Again, Plaintiff presents a differing interpretation of the evidence in question. Dkt. 13, pp. 14-15. Yet the existence of an alternative interpretation of the evidence, even if reasonable, does not show that the ALJ's interpretation was unreasonable. See Arkansas v. Oklahoma, 503 U.S. 91, 113 (1992) (explaining that the Court should not supplant the agency's findings merely because alternative findings could also be supported by substantial evidence). The “key question is not whether there is substantial evidence that could support a finding of disability, but whether there is substantial evidence to support the Commissioner's actual finding that claimant is not disabled.” Jamerson v. Chater, 112 F.3d 1064, 1067 (9th Cir. 1997). This Court will uphold the ALJ's findings if inferences reasonably drawn from the record support them, even when the evidence is susceptible to more than one rational interpretation. Batson v. Comm'r of Soc. Sec. Admin., 359 F.3d 1190, 1193 (9th Cir. 2004). Here, the ALJ reasonably concluded Ms. Kanaly's opinion was inconsistent with other evidence in the record and substantial evidence supports the ALJ's findings, and Plaintiff does not show error.
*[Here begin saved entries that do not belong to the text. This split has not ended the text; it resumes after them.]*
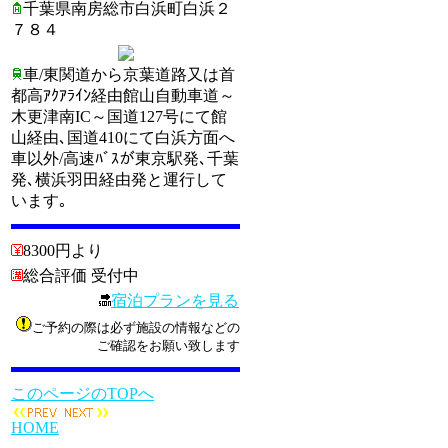
千葉県南房総市白浜町白浜２
７８４
車/東関道から京葉道路又は首
都高ｱｸｱﾗｲﾝ経由館山自動車道～
木更津南IC～国道127号にて館
山経由､国道410にて白浜方面へ
車以外/高速ﾊﾞｽが東京駅発､千葉
発､横浜羽田経由発と運行して
います｡
8300円より
総合評価 受付中
宿泊プランを見る
ご予約の際は必ず施設の情報などの
ご確認をお願い致します
このページのTOPへ
HOME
Given that the ALJ provided at least one germane reason for discounting Ms. Kanaly's opinion, the Court need not evaluate the ALJ's other reasons, as any error would be harmless. Presley-Carrillo, 692 Fed.Appx. at 944-45.
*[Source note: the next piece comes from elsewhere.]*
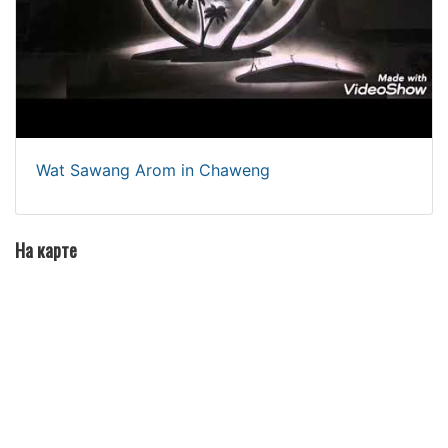
Wat Sawang Arom in Chaweng
На карте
II. Whether the ALJ's RFC Determination was Proper
Plaintiff challenges the ALJ's finding that she would be off task for 10% of a workday and absent from work eight times a year. See AR 508. Plaintiff argues that this finding is arbitrary and unsupported by any particular evidence in the record. Dkt. 13, p. 16.
The RFC determination need not directly correspond to a specific medical opinion. Chapo v. Astrue, 682 F.3d 1285, 1288 (10th Cir. 2012). Plaintiff does not establish error in the ALJ's RFC assessment simply by stating that no particular evidence establishes the existence of this limitation. Nor has Plaintiff pointed to evidence credited by the ALJ indicating that she would be off-task for a higher percentage of the workday. In light of Plaintiff's failure to show that the ALJ's RFC assessment is inconsistent with any particular evidence in this respect, Plaintiff has not met her burden of establishing error in the ALJ's decision. See Molina, 674 F.3d at 1111.
In arguing otherwise, Plaintiff cites a decision of the Social Security Appeals Council in an unrelated case, in which the Appeals Council reversed an ALJ's decision on this basis. Dkt. 13, p. 17. However, Plaintiff provides no additional detail about this case. Further, Plaintiff does not cite any authority, and the Court has not identified any authority, to support the proposition that a decision of the Appeals Council has precedential value. Plaintiff's argument is unpersuasive.
CONCLUSION
Based on the foregoing reasons, the Court hereby finds the ALJ properly concluded Plaintiff was not disabled. Accordingly, Defendant's decision to deny benefits is affirmed and this case is dismissed with prejudice.